A 2 week old is brought in severe distress and shock.  You suspect congenital heart disease with a ductal-dependent lesion.  Should you start prostaglandin E1?

 

The anatomy of congenital heart disease can be complex, but as one authority put it, “specific anatomical knowledge of the many complex lesions is not required for good early management.” (Brooks 2008)

 

The ductus arteriosus in the fetus bypasses the lungs, shunting blood from the pulmonary artery to the aorta.  After birth, the pulmonary resistance drops and it closes by smooth muscle contraction. This happens within the first two weeks, and that is when these patients present.

 

There are two types of ductal-dependent lesions.  Those that depend on the ductus for pulmonary flow and those that depend on the ductus for aortic flow. They present with cyanosis or shock, respectively. Prostaglandin E1 is indicated when the patient is unstable, and the examination suggests congenital heart disease.

 

Cyanosis: Apply the hyperoxia test.

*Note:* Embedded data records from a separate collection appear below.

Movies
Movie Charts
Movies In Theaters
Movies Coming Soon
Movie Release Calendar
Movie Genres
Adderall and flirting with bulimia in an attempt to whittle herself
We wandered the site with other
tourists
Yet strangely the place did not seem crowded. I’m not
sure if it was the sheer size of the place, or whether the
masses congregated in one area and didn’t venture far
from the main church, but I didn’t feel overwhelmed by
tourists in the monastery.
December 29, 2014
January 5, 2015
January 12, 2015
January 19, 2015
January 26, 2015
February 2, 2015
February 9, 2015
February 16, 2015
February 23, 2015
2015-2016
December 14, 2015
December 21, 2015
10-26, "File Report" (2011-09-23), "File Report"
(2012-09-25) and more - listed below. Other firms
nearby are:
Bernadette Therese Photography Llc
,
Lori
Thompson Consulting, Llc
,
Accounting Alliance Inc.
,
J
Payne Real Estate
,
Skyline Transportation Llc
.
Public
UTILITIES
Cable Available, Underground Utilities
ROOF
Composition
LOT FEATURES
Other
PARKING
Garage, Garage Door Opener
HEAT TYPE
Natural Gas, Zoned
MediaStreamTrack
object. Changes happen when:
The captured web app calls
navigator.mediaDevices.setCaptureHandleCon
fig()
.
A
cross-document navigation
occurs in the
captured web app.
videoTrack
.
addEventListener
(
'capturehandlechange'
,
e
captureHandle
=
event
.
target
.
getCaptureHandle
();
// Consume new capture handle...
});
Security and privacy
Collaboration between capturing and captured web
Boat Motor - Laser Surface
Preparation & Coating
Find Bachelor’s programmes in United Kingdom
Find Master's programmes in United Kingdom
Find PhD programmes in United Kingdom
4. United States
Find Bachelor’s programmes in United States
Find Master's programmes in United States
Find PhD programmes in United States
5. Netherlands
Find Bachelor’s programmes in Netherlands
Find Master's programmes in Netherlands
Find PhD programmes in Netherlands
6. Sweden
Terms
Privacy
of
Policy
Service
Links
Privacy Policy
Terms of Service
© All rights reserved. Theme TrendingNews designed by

If the hypoxemia does not resolve with 100% oxygen, then it is assumed there is congenital heart disease.

 

Shock: Easily confused with sepsis and other systemic diseases. Specific signs of congenital heart disease should be sought, including pathological murmurs, abnormal pulses, rales, hepatomegaly, and cardiomegaly. If any of these are found, prostaglandin E1 is indicated.

 

Summary:

-Cyanosis: Failing the hyperoxia test diagnoses congenital heart disease

-Shock: Asymmetric pulses, pathological murmurs, cardiomegaly, and signs of congestive heart failure diagnose congenital heart disease

-Prostaglandin E1 is indicated in the crashing neonate with any physical signs of congenital heart disease.